## TASK TO COMPLETE
The entries that follow should be reproduced exactly, with no images carried over.

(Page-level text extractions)
____________________
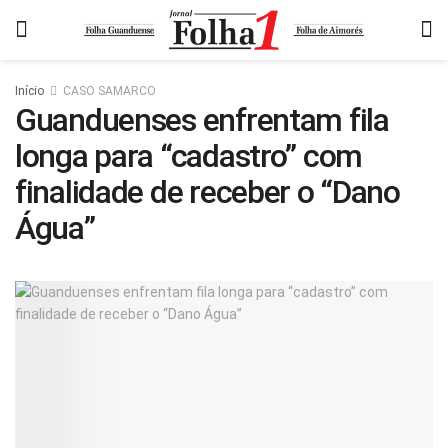
Início
CASO SAMARCO
Guanduenses enfrentam fila
longa para “cadastro” com
finalidade de receber o “Dano
Água”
____________________
## TASK RESULT
Início
CASO SAMARCO
Guanduenses enfrentam fila
longa para “cadastro” com
finalidade de receber o “Dano
Água”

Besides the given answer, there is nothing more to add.